Each entry is to be reproduced verbatim, and images are to be omitted.

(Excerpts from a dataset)
<<<<
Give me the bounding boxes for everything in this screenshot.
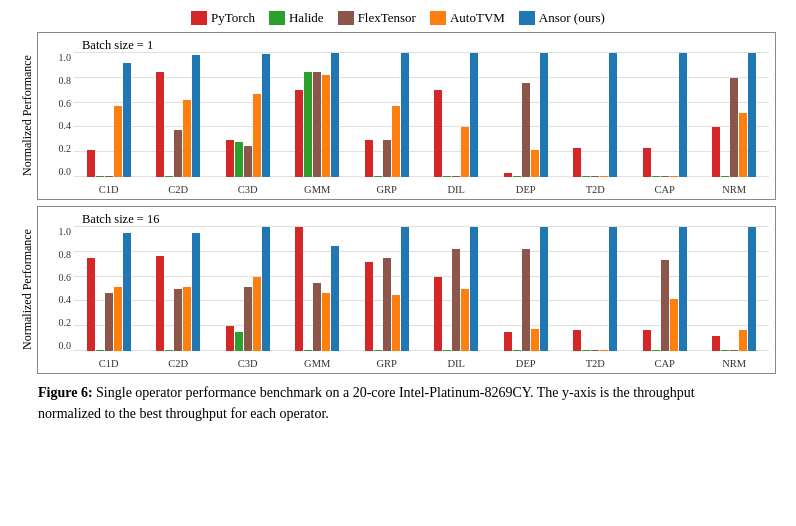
- bar: [365, 140, 373, 177]
- bar: [434, 277, 442, 351]
- legend-label: AutoTVM: [450, 10, 505, 26]
- bar: [244, 146, 252, 177]
- bar: [470, 227, 478, 351]
- bar: [331, 53, 339, 177]
- bar: [322, 293, 330, 351]
- y-tick: 1.0: [59, 227, 72, 237]
- bar-group: [74, 53, 144, 177]
- legend-item: PyTorch: [191, 10, 255, 26]
- caption-figure-num: Figure 6:: [38, 385, 93, 400]
- bar: [522, 83, 530, 177]
- bar: [573, 148, 581, 177]
- bar: [591, 176, 599, 177]
- y-tick: 0.4: [59, 295, 72, 305]
- bar: [470, 53, 478, 177]
- chart1-wrapper: Normalized Performance Batch size = 1 1.…: [20, 32, 776, 200]
- bar-group: [213, 227, 283, 351]
- x-label: CAP: [630, 358, 700, 369]
- bar: [531, 150, 539, 177]
- charts-area: Normalized Performance Batch size = 1 1.…: [20, 32, 776, 374]
- bar-group: [491, 227, 561, 351]
- bar-group: [352, 227, 422, 351]
- y-tick: 1.0: [59, 53, 72, 63]
- bar-group: [561, 227, 631, 351]
- y-tick: 0.0: [59, 341, 72, 351]
- chart1-xlabels: C1DC2DC3DGMMGRPDILDEPT2DCAPNRM: [74, 184, 769, 195]
- bar: [244, 287, 252, 351]
- figure-caption: Figure 6: Single operator performance be…: [38, 382, 758, 424]
- bar: [670, 176, 678, 177]
- y-tick: 0.6: [59, 99, 72, 109]
- legend-item: FlexTensor: [338, 10, 416, 26]
- bar: [661, 176, 669, 177]
- bar: [513, 176, 521, 177]
- bar-group: [144, 227, 214, 351]
- x-label: T2D: [561, 184, 631, 195]
- bar: [600, 350, 608, 351]
- bar: [105, 293, 113, 351]
- bar: [165, 176, 173, 177]
- legend-color-box: [191, 11, 207, 25]
- x-label: GMM: [283, 184, 353, 195]
- legend-label: PyTorch: [211, 10, 255, 26]
- bar-group: [283, 53, 353, 177]
- y-tick: 0.2: [59, 144, 72, 154]
- bar: [235, 332, 243, 351]
- bar: [461, 289, 469, 351]
- bar-group: [700, 227, 770, 351]
- chart2-title: Batch size = 16: [82, 212, 160, 227]
- x-label: NRM: [700, 358, 770, 369]
- legend-item: Ansor (ours): [519, 10, 605, 26]
- bar: [661, 260, 669, 351]
- bar: [235, 142, 243, 177]
- bar: [313, 283, 321, 351]
- bar: [679, 227, 687, 351]
- bar: [582, 350, 590, 351]
- bar: [96, 350, 104, 351]
- bar: [434, 90, 442, 177]
- y-tick: 0.4: [59, 121, 72, 131]
- bar: [331, 246, 339, 351]
- bar-group: [630, 227, 700, 351]
- bar: [670, 299, 678, 351]
- bar-group: [630, 53, 700, 177]
- bar: [643, 148, 651, 177]
- x-label: GRP: [352, 184, 422, 195]
- main-container: PyTorchHalideFlexTensorAutoTVMAnsor (our…: [0, 0, 796, 526]
- bar: [600, 176, 608, 177]
- x-label: DIL: [422, 358, 492, 369]
- bar: [123, 233, 131, 351]
- bar: [123, 63, 131, 177]
- legend-item: Halide: [269, 10, 324, 26]
- bar: [531, 329, 539, 351]
- bar: [253, 277, 261, 351]
- bar-group: [491, 53, 561, 177]
- bar: [192, 55, 200, 177]
- bar: [652, 176, 660, 177]
- y-axis-label-2: Normalized Performance: [20, 210, 35, 370]
- bar: [591, 350, 599, 351]
- chart2-wrapper: Normalized Performance Batch size = 16 1…: [20, 206, 776, 374]
- chart2-box: Batch size = 16 1.00.80.60.40.20.0 C1DC2…: [37, 206, 776, 374]
- y-tick: 0.2: [59, 318, 72, 328]
- bar: [582, 176, 590, 177]
- bar: [573, 330, 581, 351]
- bar-group: [561, 53, 631, 177]
- bar-group: [144, 53, 214, 177]
- legend-label: Halide: [289, 10, 324, 26]
- legend-label: FlexTensor: [358, 10, 416, 26]
- x-label: GRP: [352, 358, 422, 369]
- bar: [96, 176, 104, 177]
- x-label: DEP: [491, 358, 561, 369]
- x-label: C3D: [213, 358, 283, 369]
- bar: [165, 350, 173, 351]
- bar: [452, 249, 460, 351]
- bar-group: [422, 227, 492, 351]
- bar: [374, 176, 382, 177]
- bar: [383, 140, 391, 177]
- x-label: C2D: [144, 358, 214, 369]
- bar: [513, 350, 521, 351]
- bar: [730, 78, 738, 177]
- bar: [461, 127, 469, 177]
- chart2-bars: [74, 227, 769, 351]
>>>>
- **Solution for this task**:
Give me the bounding boxes for everything in this screenshot.
- bar: [365, 140, 373, 177]
- bar: [434, 277, 442, 351]
- legend-label: AutoTVM: [450, 10, 505, 26]
- bar: [244, 146, 252, 177]
- bar: [470, 227, 478, 351]
- bar: [331, 53, 339, 177]
- bar: [322, 293, 330, 351]
- y-tick: 1.0: [59, 227, 72, 237]
- bar-group: [74, 53, 144, 177]
- legend-item: PyTorch: [191, 10, 255, 26]
- caption-figure-num: Figure 6:: [38, 385, 93, 400]
- bar: [522, 83, 530, 177]
- bar: [573, 148, 581, 177]
- bar: [591, 176, 599, 177]
- y-tick: 0.4: [59, 295, 72, 305]
- bar: [470, 53, 478, 177]
- chart1-wrapper: Normalized Performance Batch size = 1 1.…: [20, 32, 776, 200]
- bar-group: [213, 227, 283, 351]
- x-label: CAP: [630, 358, 700, 369]
- bar: [531, 150, 539, 177]
- charts-area: Normalized Performance Batch size = 1 1.…: [20, 32, 776, 374]
- bar-group: [491, 227, 561, 351]
- bar-group: [352, 227, 422, 351]
- y-tick: 1.0: [59, 53, 72, 63]
- bar-group: [561, 227, 631, 351]
- y-tick: 0.0: [59, 341, 72, 351]
- chart1-xlabels: C1DC2DC3DGMMGRPDILDEPT2DCAPNRM: [74, 184, 769, 195]
- bar: [244, 287, 252, 351]
- figure-caption: Figure 6: Single operator performance be…: [38, 382, 758, 424]
- bar: [670, 176, 678, 177]
- y-tick: 0.6: [59, 99, 72, 109]
- legend-item: FlexTensor: [338, 10, 416, 26]
- bar: [661, 176, 669, 177]
- bar: [513, 176, 521, 177]
- bar-group: [144, 227, 214, 351]
- x-label: T2D: [561, 184, 631, 195]
- bar: [600, 350, 608, 351]
- bar: [105, 293, 113, 351]
- bar: [165, 176, 173, 177]
- legend-color-box: [191, 11, 207, 25]
- x-label: GMM: [283, 184, 353, 195]
- legend-label: PyTorch: [211, 10, 255, 26]
- bar-group: [283, 53, 353, 177]
- y-tick: 0.2: [59, 144, 72, 154]
- bar: [235, 332, 243, 351]
- bar: [461, 289, 469, 351]
- bar-group: [700, 227, 770, 351]
- chart2-title: Batch size = 16: [82, 212, 160, 227]
- x-label: NRM: [700, 358, 770, 369]
- legend-item: Ansor (ours): [519, 10, 605, 26]
- bar: [661, 260, 669, 351]
- bar: [235, 142, 243, 177]
- bar: [313, 283, 321, 351]
- bar: [679, 227, 687, 351]
- bar: [582, 350, 590, 351]
- bar: [96, 350, 104, 351]
- bar: [434, 90, 442, 177]
- y-tick: 0.4: [59, 121, 72, 131]
- bar: [331, 246, 339, 351]
- bar-group: [630, 227, 700, 351]
- bar: [670, 299, 678, 351]
- bar-group: [630, 53, 700, 177]
- bar: [643, 148, 651, 177]
- x-label: GRP: [352, 184, 422, 195]
- main-container: PyTorchHalideFlexTensorAutoTVMAnsor (our…: [0, 0, 796, 526]
- bar: [600, 176, 608, 177]
- x-label: DIL: [422, 358, 492, 369]
- bar: [123, 233, 131, 351]
- bar: [123, 63, 131, 177]
- legend-item: Halide: [269, 10, 324, 26]
- bar: [531, 329, 539, 351]
- bar: [253, 277, 261, 351]
- bar-group: [491, 53, 561, 177]
- bar: [192, 55, 200, 177]
- bar: [652, 176, 660, 177]
- y-axis-label-2: Normalized Performance: [20, 210, 35, 370]
- bar: [591, 350, 599, 351]
- chart2-wrapper: Normalized Performance Batch size = 16 1…: [20, 206, 776, 374]
- chart2-box: Batch size = 16 1.00.80.60.40.20.0 C1DC2…: [37, 206, 776, 374]
- y-tick: 0.2: [59, 318, 72, 328]
- bar: [582, 176, 590, 177]
- bar: [573, 330, 581, 351]
- bar-group: [561, 53, 631, 177]
- bar-group: [144, 53, 214, 177]
- legend-label: Halide: [289, 10, 324, 26]
- legend-label: FlexTensor: [358, 10, 416, 26]
- x-label: GRP: [352, 358, 422, 369]
- bar: [96, 176, 104, 177]
- x-label: DEP: [491, 358, 561, 369]
- x-label: C3D: [213, 358, 283, 369]
- bar: [165, 350, 173, 351]
- bar: [452, 249, 460, 351]
- bar-group: [422, 227, 492, 351]
- bar: [374, 176, 382, 177]
- bar: [383, 140, 391, 177]
- x-label: C2D: [144, 358, 214, 369]
- bar: [513, 350, 521, 351]
- bar: [730, 78, 738, 177]
- bar: [461, 127, 469, 177]
- chart2-bars: [74, 227, 769, 351]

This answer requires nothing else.